Hinton has a new Google tech talk “Brains, Sex, and Machine Learning“. I think that if you are into neural nets, you’ve got to watch this video. Here’s the abstract.
Recent advances in machine learning cast new light on two puzzling biological phenomena. Neurons can use the precise time of a spike to communicate a real value very accurately, but it appears that cortical neurons do not do this. Instead they send single, randomly timed spikes. This seems like a clumsy way to perform signal processing, but a recent advance in machine learning shows that sending stochastic spikes actually works better than sending precise real numbers for the kind of signal processing that the brain needs to do. A closely related advance in machine learning provides strong support for a recently proposed theory of the function of sexual reproduction. Sexual reproduction breaks up large sets of co-adapted genes and this seems like a bad way to improve fitness. However, it is a very good way to make organisms robust to changes in their environment because it forces important functions to be achieved redundantly by multiple small sets of genes and some of these sets may still work when the environment changes. For artificial neural networks, complex co-adaptations between learned feature detectors give good performance on training data but not on new test data. Complex co-adaptations can be reduced by randomly omitting each feature detector with a probability of a half for each training case. This random “dropout” makes the network perform worse on the training data but the number of errors on the test data is typically decreased by about 10%. Nitish Srivastava, Alex Krizhevsky, Ilya Sutskever and Ruslan Salakhutdinov have shown that this leads to large improvements in speech recognition and object recognition.
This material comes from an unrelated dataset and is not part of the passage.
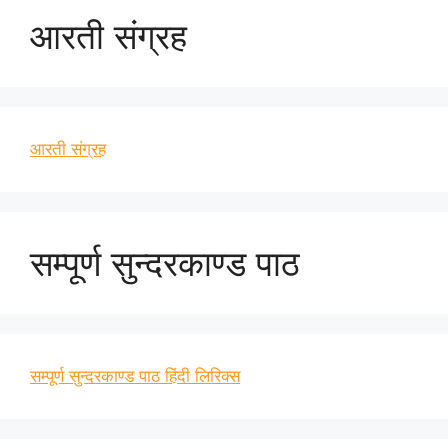
आरती संग्रह
आरती संग्रह
सम्पूर्ण सुन्दरकाण्ड पाठ
सम्पूर्ण सुन्दरकाण्ड पाठ हिंदी लिरिक्स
Hinton has a lot of great ideas in this video including this slide on a massively parallel approach to neural nets.
And this one
And, as mentioned in the abstract, the idea of “dropouts” is very important. (Similar to denoising.)
I wonder if the idea of dropouts can be applied to create more robust Bayesian networks / Probabilistic Graphical Models. Maybe the same effect can be achieved by introducing a bias (regularization) against connections between edges (similar to the idea of sparsity).